A thought experiment might make this more obvious.

Think of a definition for the word dog, one that would fit every particular case of dog, so that someone from outer space who has never even seen a canine could take your definition and use it to establish whether each and every creature they meet on Earth is a dog or not.

“It has four feet, furry tail and barks.”

Okay, good. But surely there are quite legitimate three legged, mute mutts that the alien would miss if he were using this definition (and if you tightened this rather broad definition, he’d overlook even more dogs), not to mention that he would mistake for a dog many barky Siamese cats and chatty hyenas.

The most important point of all though is the fact that he would miss dogs that you yourself would have no problem recognizing as dogs even though they do not fit your very own definition!

Do you see the problem?

In just the same way as you pretty much always intuitively understand but can never define your experience of a dog, you cannot define the experience of aspirin, the taste of sugar, nor what it feels like to be you, even though you intuitively know all of these.

This is because all concepts are always already abstract and general, and all experiences are always concrete and particular.

What this means, counter-intuitively, is that what we usually take for a fact — “this is aspirin” or “this is a city street” or “this is evolution” — is simply our concept about what we feel we understand, and not the understanding itself.

The reason all this matters is that it brings into sharp relief the fact that science doesn’t just discover facts — it deals in conceptual frames of reference (theories) as much as it deals in facts.
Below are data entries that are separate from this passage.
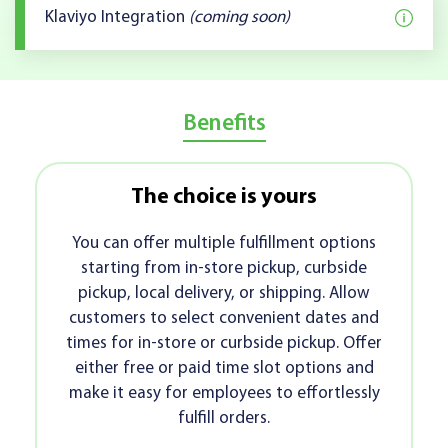
Klaviyo Integration
(coming soon)
Benefits
The choice is yours
Age-r
u can offer multiple fulfillment options
With the
tarting from in-store pickup, curbside
easily 
ckup, local delivery, or shipping. Allow
carts
stomers to select convenient dates and
checkout
es for in-store or curbside pickup. Offer
power
ther free or paid time slot options and
ensur
e it easy for employees to effortlessly
fulfill orders.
It creates and re-creates understandings — by moving from the empirical to the conceptual and back– around what is considered to be valid empirical evidence at any given time.

This is called, in general, experimentation, though no scientist has ever actually used the scientific method in general — by its very nature experimentation is varied, always particular, and often downright peculiar.

What does this have to do with science communication?

Great science communicators, like great scientists, also proceed from the empirical to the abstract, asking themselves on behalf of the audience: “What problem does this theory or innovation respond to — what is the specific problem it solves?” or “How does it re-frame the problematic or take us past some difficulty?” or “What new problem does it make possible?”

Strong science communicators always think in terms of and work from the empirical problem to concept-theory, which enables them to explain the need for introducing made up scientific abstractions in the first place.

Weak science communicators, on the other hand, rarely leave the concept-level and so tend to write as if what is merely an abstract idea is true in fact — also known as reification of the abstract — and thus become enamoured with explanation: “How does this theory explain time?” or “What does the theory say about evolution?” or “What is a human being?”

These bad or static science questions presuppose that we already understand the object of inquiry by treating as real what is merely speculative or conceptual — aspirin or dog, in our first examples, time and evolution above. And then proceed to explain scientific findings as if the concept was experience itself, and science was merely a question of measuring or inventing these by this time merely mental or abstract objects.

See the difference?

Always proceed from the actual problem — whether conceptual or practical — to the science (the abstract) and not the other way around. This means that when doing science communication we must not try to “explain the science”, which is how science communication is often understood and approached, but to explain actual experience — hearing, seeing, touching, tasting, etc. — using science.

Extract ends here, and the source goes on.